Task directions »
Reproduce the records below in full and word for word, excluding pictures.

Source data
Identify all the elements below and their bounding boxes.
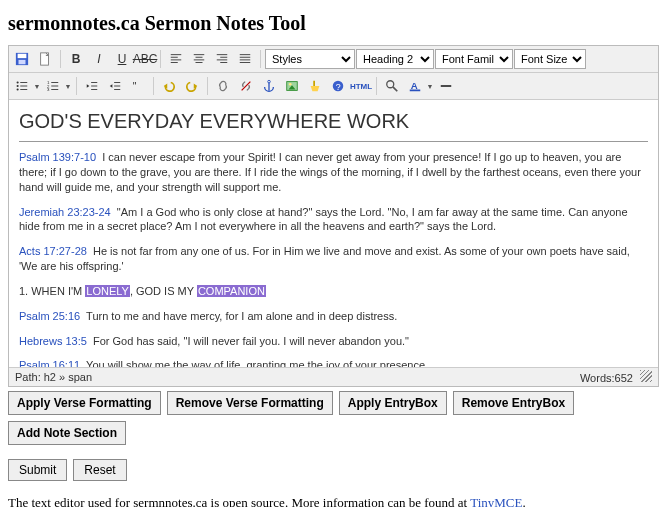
svg-rect-1: [18, 54, 27, 58]
page-title: sermonnotes.ca Sermon Notes Tool: [8, 12, 659, 35]
align-right-button[interactable]: [211, 48, 233, 70]
highlight: LONELY: [85, 285, 130, 297]
align-justify-button[interactable]: [234, 48, 256, 70]
undo-button[interactable]: [158, 75, 180, 97]
verse-reference: Psalm 139:7-10: [19, 151, 96, 163]
strikethrough-button[interactable]: ABC: [134, 48, 156, 70]
svg-point-22: [17, 85, 19, 87]
svg-marker-36: [110, 84, 113, 88]
action-buttons: Apply Verse Formatting Remove Verse Form…: [8, 391, 659, 445]
rich-text-editor: B I U ABC Styles Heading 2 Font Family F…: [8, 45, 659, 387]
verse-reference: Acts 17:27-28: [19, 245, 87, 257]
verse-block: Hebrews 13:5 For God has said, "I will n…: [19, 334, 648, 349]
document-heading: GOD'S EVERYDAY EVERYWHERE WORK: [19, 108, 648, 135]
footer-note: The text editor used for sermnnotes.ca i…: [8, 495, 659, 507]
separator: [60, 50, 61, 68]
toolbar-row-2: ▼ 123 ▼ ": [9, 73, 658, 100]
anchor-button[interactable]: [258, 75, 280, 97]
chevron-down-icon[interactable]: ▼: [33, 83, 41, 90]
svg-point-20: [17, 81, 19, 83]
align-left-button[interactable]: [165, 48, 187, 70]
svg-text:A: A: [411, 80, 418, 91]
status-bar: Path: h2 » span Words:652: [9, 367, 658, 386]
verse-reference: Psalm 16:11: [19, 359, 80, 367]
svg-marker-50: [311, 86, 320, 91]
remove-entrybox-button[interactable]: Remove EntryBox: [453, 391, 574, 415]
font-size-select[interactable]: Font Size: [514, 49, 586, 69]
numbered-list-button[interactable]: 123: [42, 75, 64, 97]
apply-verse-formatting-button[interactable]: Apply Verse Formatting: [8, 391, 161, 415]
add-note-section-button[interactable]: Add Note Section: [8, 421, 126, 445]
underline-button[interactable]: U: [111, 48, 133, 70]
svg-rect-2: [19, 60, 26, 64]
link-button[interactable]: [212, 75, 234, 97]
verse-text: "Am I a God who is only close at hand?" …: [19, 206, 628, 233]
svg-line-54: [393, 87, 397, 91]
verse-block: Psalm 16:11 You will show me the way of …: [19, 358, 648, 367]
editor-content[interactable]: GOD'S EVERYDAY EVERYWHERE WORK Psalm 139…: [9, 100, 658, 367]
chevron-down-icon[interactable]: ▼: [64, 83, 72, 90]
form-buttons: Submit Reset: [8, 459, 659, 481]
verse-text: Turn to me and have mercy, for I am alon…: [86, 310, 397, 322]
image-button[interactable]: [281, 75, 303, 97]
svg-point-24: [17, 88, 19, 90]
toolbar-row-1: B I U ABC Styles Heading 2 Font Family F…: [9, 46, 658, 73]
blockquote-button[interactable]: ": [127, 75, 149, 97]
verse-block: Psalm 139:7-10 I can never escape from y…: [19, 150, 648, 195]
svg-marker-32: [87, 84, 90, 88]
verse-text: For God has said, "I will never fail you…: [93, 335, 409, 347]
verse-block: Psalm 25:16 Turn to me and have mercy, f…: [19, 309, 648, 324]
verse-text: He is not far from any one of us. For in…: [19, 245, 630, 272]
find-button[interactable]: [381, 75, 403, 97]
bold-button[interactable]: B: [65, 48, 87, 70]
svg-point-47: [289, 83, 292, 86]
separator: [207, 77, 208, 95]
outdent-button[interactable]: [81, 75, 103, 97]
italic-button[interactable]: I: [88, 48, 110, 70]
newdoc-icon[interactable]: [34, 48, 56, 70]
verse-text: I can never escape from your Spirit! I c…: [19, 151, 641, 193]
verse-reference: Hebrews 13:5: [19, 335, 87, 347]
save-icon[interactable]: [11, 48, 33, 70]
separator: [260, 50, 261, 68]
element-path[interactable]: Path: h2 » span: [15, 371, 92, 383]
svg-text:?: ?: [336, 82, 341, 92]
svg-rect-49: [313, 81, 315, 86]
svg-rect-56: [410, 90, 421, 92]
separator: [76, 77, 77, 95]
svg-point-53: [387, 81, 394, 88]
word-count: Words:652: [580, 372, 633, 384]
styles-select[interactable]: Styles: [265, 49, 355, 69]
separator: [153, 77, 154, 95]
format-select[interactable]: Heading 2: [356, 49, 434, 69]
remove-verse-formatting-button[interactable]: Remove Verse Formatting: [167, 391, 333, 415]
bullet-list-button[interactable]: [11, 75, 33, 97]
font-family-select[interactable]: Font Family: [435, 49, 513, 69]
html-button[interactable]: HTML: [350, 75, 372, 97]
horizontal-rule: [19, 141, 648, 142]
svg-text:3: 3: [47, 87, 50, 92]
verse-reference: Jeremiah 23:23-24: [19, 206, 111, 218]
verse-text: You will show me the way of life, granti…: [86, 359, 428, 367]
reset-button[interactable]: Reset: [73, 459, 126, 481]
svg-text:": ": [133, 80, 137, 92]
indent-button[interactable]: [104, 75, 126, 97]
forecolor-button[interactable]: A: [404, 75, 426, 97]
apply-entrybox-button[interactable]: Apply EntryBox: [339, 391, 447, 415]
chevron-down-icon[interactable]: ▼: [426, 83, 434, 90]
redo-button[interactable]: [181, 75, 203, 97]
tinymce-link[interactable]: TinyMCE: [470, 495, 522, 507]
verse-block: Acts 17:27-28 He is not far from any one…: [19, 244, 648, 274]
cleanup-button[interactable]: [304, 75, 326, 97]
highlight: COMPANION: [197, 285, 266, 297]
help-button[interactable]: ?: [327, 75, 349, 97]
unlink-button[interactable]: [235, 75, 257, 97]
hr-button[interactable]: [435, 75, 457, 97]
submit-button[interactable]: Submit: [8, 459, 67, 481]
align-center-button[interactable]: [188, 48, 210, 70]
resize-handle[interactable]: [640, 370, 652, 382]
outline-point: 1. WHEN I'M LONELY, GOD IS MY COMPANION: [19, 284, 648, 299]
verse-reference: Psalm 25:16: [19, 310, 80, 322]
verse-block: Jeremiah 23:23-24 "Am I a God who is onl…: [19, 205, 648, 235]
separator: [376, 77, 377, 95]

Answer to the problem »
Identify all the elements below and their bounding boxes.
svg-rect-1: [18, 54, 27, 58]
page-title: sermonnotes.ca Sermon Notes Tool: [8, 12, 659, 35]
align-right-button[interactable]: [211, 48, 233, 70]
highlight: LONELY: [85, 285, 130, 297]
align-justify-button[interactable]: [234, 48, 256, 70]
undo-button[interactable]: [158, 75, 180, 97]
verse-reference: Psalm 139:7-10: [19, 151, 96, 163]
strikethrough-button[interactable]: ABC: [134, 48, 156, 70]
svg-point-22: [17, 85, 19, 87]
svg-marker-36: [110, 84, 113, 88]
action-buttons: Apply Verse Formatting Remove Verse Form…: [8, 391, 659, 445]
rich-text-editor: B I U ABC Styles Heading 2 Font Family F…: [8, 45, 659, 387]
verse-reference: Acts 17:27-28: [19, 245, 87, 257]
verse-block: Hebrews 13:5 For God has said, "I will n…: [19, 334, 648, 349]
document-heading: GOD'S EVERYDAY EVERYWHERE WORK: [19, 108, 648, 135]
footer-note: The text editor used for sermnnotes.ca i…: [8, 495, 659, 507]
separator: [60, 50, 61, 68]
toolbar-row-2: ▼ 123 ▼ ": [9, 73, 658, 100]
anchor-button[interactable]: [258, 75, 280, 97]
chevron-down-icon[interactable]: ▼: [33, 83, 41, 90]
svg-point-20: [17, 81, 19, 83]
align-left-button[interactable]: [165, 48, 187, 70]
svg-text:A: A: [411, 80, 418, 91]
status-bar: Path: h2 » span Words:652: [9, 367, 658, 386]
verse-reference: Psalm 16:11: [19, 359, 80, 367]
svg-marker-50: [311, 86, 320, 91]
remove-entrybox-button[interactable]: Remove EntryBox: [453, 391, 574, 415]
font-size-select[interactable]: Font Size: [514, 49, 586, 69]
numbered-list-button[interactable]: 123: [42, 75, 64, 97]
apply-verse-formatting-button[interactable]: Apply Verse Formatting: [8, 391, 161, 415]
add-note-section-button[interactable]: Add Note Section: [8, 421, 126, 445]
underline-button[interactable]: U: [111, 48, 133, 70]
svg-rect-2: [19, 60, 26, 64]
link-button[interactable]: [212, 75, 234, 97]
verse-text: "Am I a God who is only close at hand?" …: [19, 206, 628, 233]
svg-line-54: [393, 87, 397, 91]
verse-block: Psalm 16:11 You will show me the way of …: [19, 358, 648, 367]
editor-content[interactable]: GOD'S EVERYDAY EVERYWHERE WORK Psalm 139…: [9, 100, 658, 367]
chevron-down-icon[interactable]: ▼: [64, 83, 72, 90]
form-buttons: Submit Reset: [8, 459, 659, 481]
verse-text: Turn to me and have mercy, for I am alon…: [86, 310, 397, 322]
image-button[interactable]: [281, 75, 303, 97]
svg-point-24: [17, 88, 19, 90]
toolbar-row-1: B I U ABC Styles Heading 2 Font Family F…: [9, 46, 658, 73]
blockquote-button[interactable]: ": [127, 75, 149, 97]
verse-block: Psalm 139:7-10 I can never escape from y…: [19, 150, 648, 195]
svg-marker-32: [87, 84, 90, 88]
verse-text: For God has said, "I will never fail you…: [93, 335, 409, 347]
verse-block: Psalm 25:16 Turn to me and have mercy, f…: [19, 309, 648, 324]
verse-text: He is not far from any one of us. For in…: [19, 245, 630, 272]
find-button[interactable]: [381, 75, 403, 97]
bold-button[interactable]: B: [65, 48, 87, 70]
svg-point-47: [289, 83, 292, 86]
separator: [207, 77, 208, 95]
outdent-button[interactable]: [81, 75, 103, 97]
italic-button[interactable]: I: [88, 48, 110, 70]
newdoc-icon[interactable]: [34, 48, 56, 70]
verse-text: I can never escape from your Spirit! I c…: [19, 151, 641, 193]
verse-reference: Hebrews 13:5: [19, 335, 87, 347]
save-icon[interactable]: [11, 48, 33, 70]
separator: [260, 50, 261, 68]
element-path[interactable]: Path: h2 » span: [15, 371, 92, 383]
svg-text:?: ?: [336, 82, 341, 92]
svg-rect-49: [313, 81, 315, 86]
svg-rect-56: [410, 90, 421, 92]
separator: [76, 77, 77, 95]
svg-point-53: [387, 81, 394, 88]
word-count: Words:652: [580, 372, 633, 384]
styles-select[interactable]: Styles: [265, 49, 355, 69]
separator: [153, 77, 154, 95]
format-select[interactable]: Heading 2: [356, 49, 434, 69]
remove-verse-formatting-button[interactable]: Remove Verse Formatting: [167, 391, 333, 415]
bullet-list-button[interactable]: [11, 75, 33, 97]
font-family-select[interactable]: Font Family: [435, 49, 513, 69]
html-button[interactable]: HTML: [350, 75, 372, 97]
horizontal-rule: [19, 141, 648, 142]
svg-text:3: 3: [47, 87, 50, 92]
verse-reference: Jeremiah 23:23-24: [19, 206, 111, 218]
verse-text: You will show me the way of life, granti…: [86, 359, 428, 367]
reset-button[interactable]: Reset: [73, 459, 126, 481]
svg-text:": ": [133, 80, 137, 92]
indent-button[interactable]: [104, 75, 126, 97]
forecolor-button[interactable]: A: [404, 75, 426, 97]
apply-entrybox-button[interactable]: Apply EntryBox: [339, 391, 447, 415]
chevron-down-icon[interactable]: ▼: [426, 83, 434, 90]
redo-button[interactable]: [181, 75, 203, 97]
tinymce-link[interactable]: TinyMCE: [470, 495, 522, 507]
verse-block: Acts 17:27-28 He is not far from any one…: [19, 244, 648, 274]
cleanup-button[interactable]: [304, 75, 326, 97]
highlight: COMPANION: [197, 285, 266, 297]
help-button[interactable]: ?: [327, 75, 349, 97]
unlink-button[interactable]: [235, 75, 257, 97]
hr-button[interactable]: [435, 75, 457, 97]
submit-button[interactable]: Submit: [8, 459, 67, 481]
align-center-button[interactable]: [188, 48, 210, 70]
resize-handle[interactable]: [640, 370, 652, 382]
outline-point: 1. WHEN I'M LONELY, GOD IS MY COMPANION: [19, 284, 648, 299]
verse-reference: Psalm 25:16: [19, 310, 80, 322]
verse-block: Jeremiah 23:23-24 "Am I a God who is onl…: [19, 205, 648, 235]
separator: [376, 77, 377, 95]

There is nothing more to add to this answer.